In this state of universal uncertainty, where a thousand dangers hover about us, and none can tell whether the good that he pursues is not evil in disguise, or whether the next step will lead him to safety or destruction, nothing can afford any rational tranquillity, but the conviction that, however we amuse ourselves with unideal sounds, nothing in reality is governed by chance, but that the universe is under the perpetual superintendance of Him who created it; that our being is in the hands of omnipotent Goodness, by whom what appears casual to us, is directed for ends ultimately kind and merciful; and that nothing can finally hurt him who debars not himself from the Divine favour.

Whereas Carlyle’s “Signs of the Times” ends:

On the whole, as this wondrous planet, Earth, is journeying with its fellows through infinite Space, so are the wondrous destinies [117/118] embarked on it journeying through infinite Time, under a higher guidance than ours.
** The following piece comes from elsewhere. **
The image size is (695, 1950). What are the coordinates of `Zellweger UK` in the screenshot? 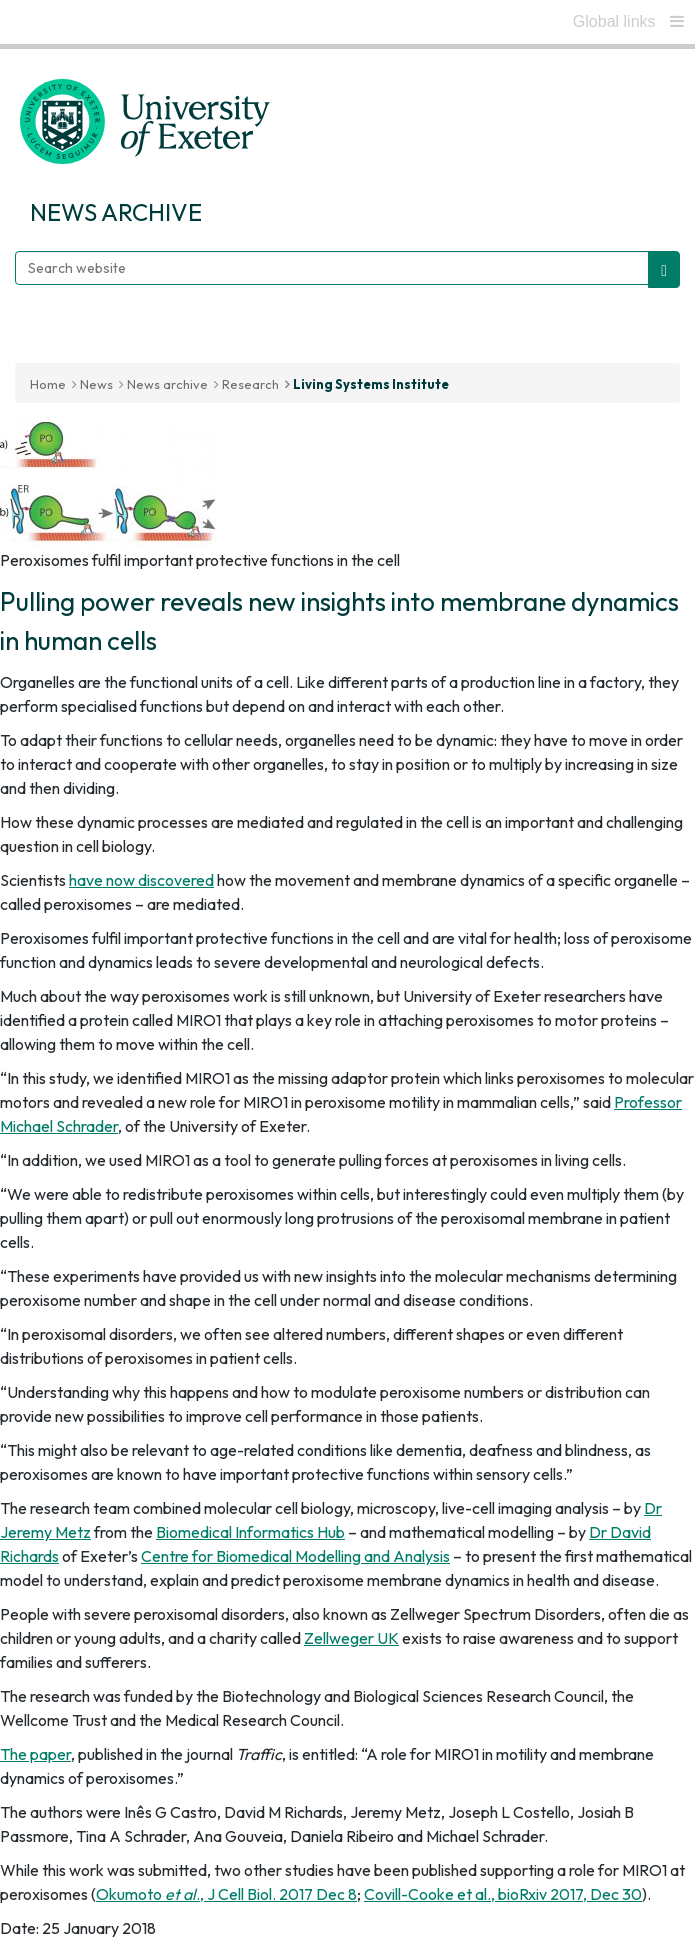 It's located at (351, 1638).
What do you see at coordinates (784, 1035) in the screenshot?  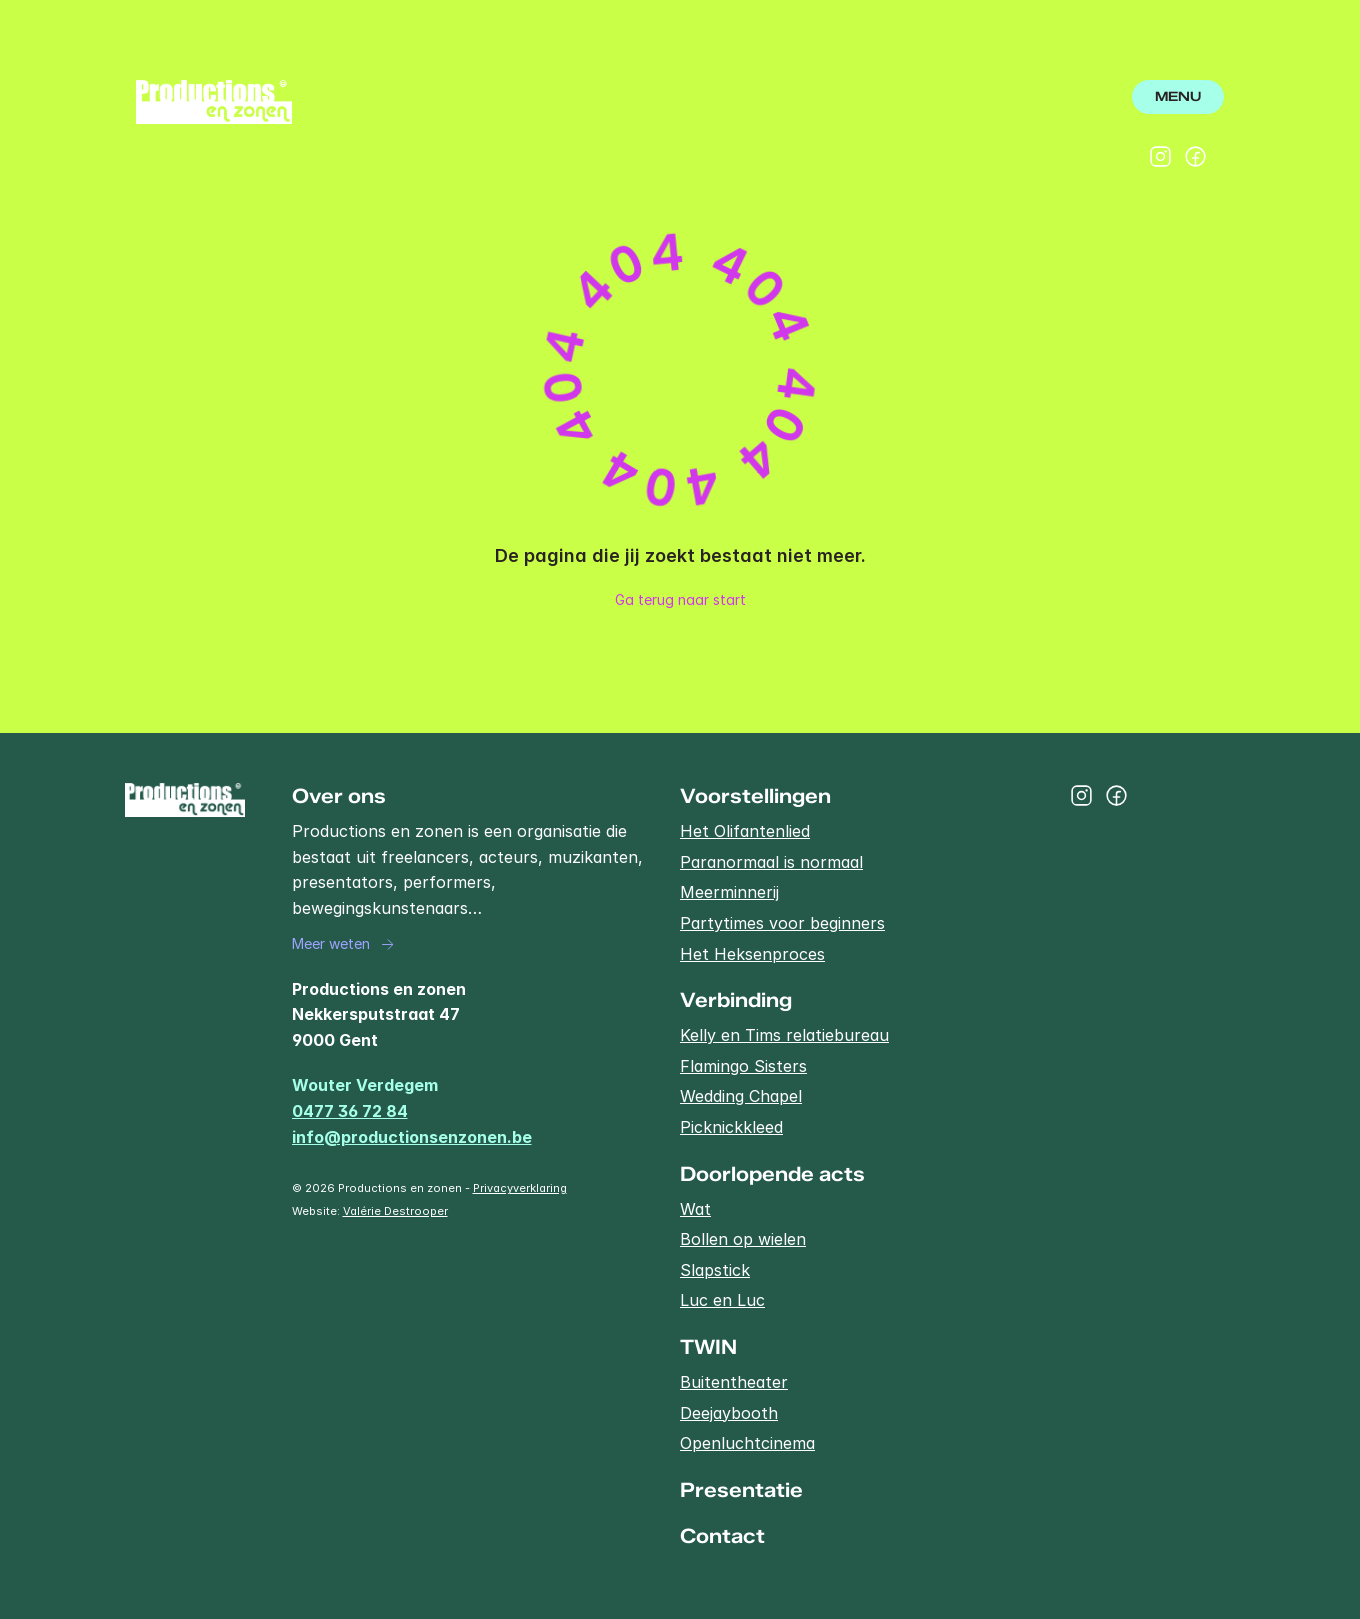 I see `Kelly en Tims relatiebureau` at bounding box center [784, 1035].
For the present, as our astronomy informs us, its path lies towards Hercules, the constellation of Physical Power: but that is not our most pressing concern. Go where it will, the deep HEAVEN will be around it. Therein let us have hope and sure faith. To reform a world, to reform a nation, no wise man will undertake; and all but foolish men know, that the only solid, though a far slower reformation, is what each begins and perfects on himself.[SK1]

How do these unforeseen references to a higher guidance, in both concluding paragraphs of Johnson and Carlyle’s essays, reform one’s view on each author’s topic — of chance, of Europe’s spiritual decline?